Julie Proctor was a victim of domestic violence in her first marriage. She and her second husband, the late Judge Ken Proctor, opened up Safe House in Henderson in 1994. It's a place to help battered women and children.

"I did not know what to do, but my son was very young and that motivated me to try to get out and teach him a different way of living," Proctor said.

She understands how a woman in a similar situation might feel paralyzed to seeking help through hotlines and police. She offers some safety suggestions.

"Pack a bag of clothing, some of their important documents that they need for themselves and their children and a little bit of money, maybe put it at a neighbor's house," Proctor said.

She says be aware of dangerous rooms in your home where there may be tools or potential weapons, such as the garage or kitchen; back your car into the garage for easier access and escape; and consider a signal with a trusted neighbor.

"Every day you open up curtains at a certain time, like 10 o'clock in the morning, and one morning your neighbors notice that it's 11:30 and the curtains are still closed,” Proctor said. “That could be a sign that something is going on. Porch lights, flicker the porch lights on and off."

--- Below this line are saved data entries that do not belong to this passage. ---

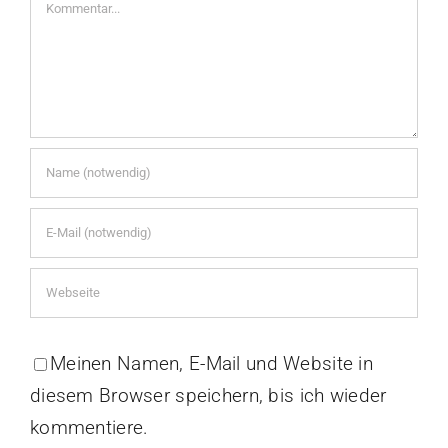
Kommentar
Meinen Namen, E-Mail und Website in
diesem Browser speichern, bis ich wieder
kommentiere.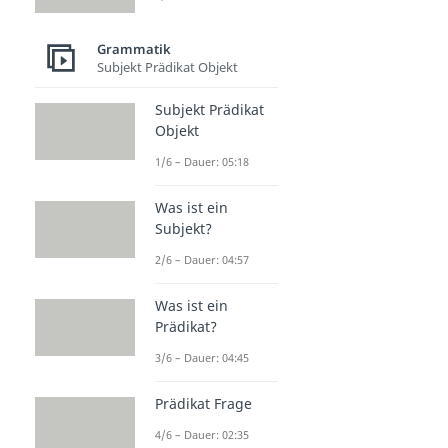
Grammatik
Subjekt Prädikat Objekt
Subjekt Prädikat
Objekt
1/6 – Dauer: 05:18
Was ist ein
Subjekt?
2/6 – Dauer: 04:57
Was ist ein
Prädikat?
3/6 – Dauer: 04:45
Prädikat Frage
4/6 – Dauer: 02:35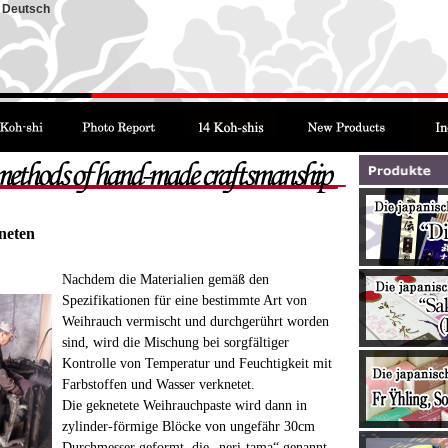
Deutsch
neten
Nachdem die Materialien gemäß den
Spezifikationen für eine bestimmte Art von
Weihrauch vermischt und durchgerührt worden
sind, wird die Mischung bei sorgfältiger
Kontrolle von Temperatur und Feuchtigkeit mit
Farbstoffen und Wasser verknetet.
Die geknetete Weihrauchpaste wird dann in
zylinder-förmige Blöcke von ungefähr 30cm
Durchmesser geformt, die „neri-tama“ genannt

Katherine Moldovan, president of Healing, Overcoming, Preventing, Empowering, or H.O.P.E., also says there are many books that could be helpful, including “Why Does He Do That?” It could be downloaded and hidden on a phone.

"It will empower her. It will help her to understand why her mate engages either in emotional, physical or sexual abuse" Moldovan said.

She also says consider just not engaging the enemy, even if you want to stand up for yourself, because it could escalate the situation to violence. Moldovan says safety is not yours only. It impacts children as well, and that means caring for their emotions too.

Experts also say there are plenty of counseling services available, some of them free of cost; and there are churches and places of worship that can also help.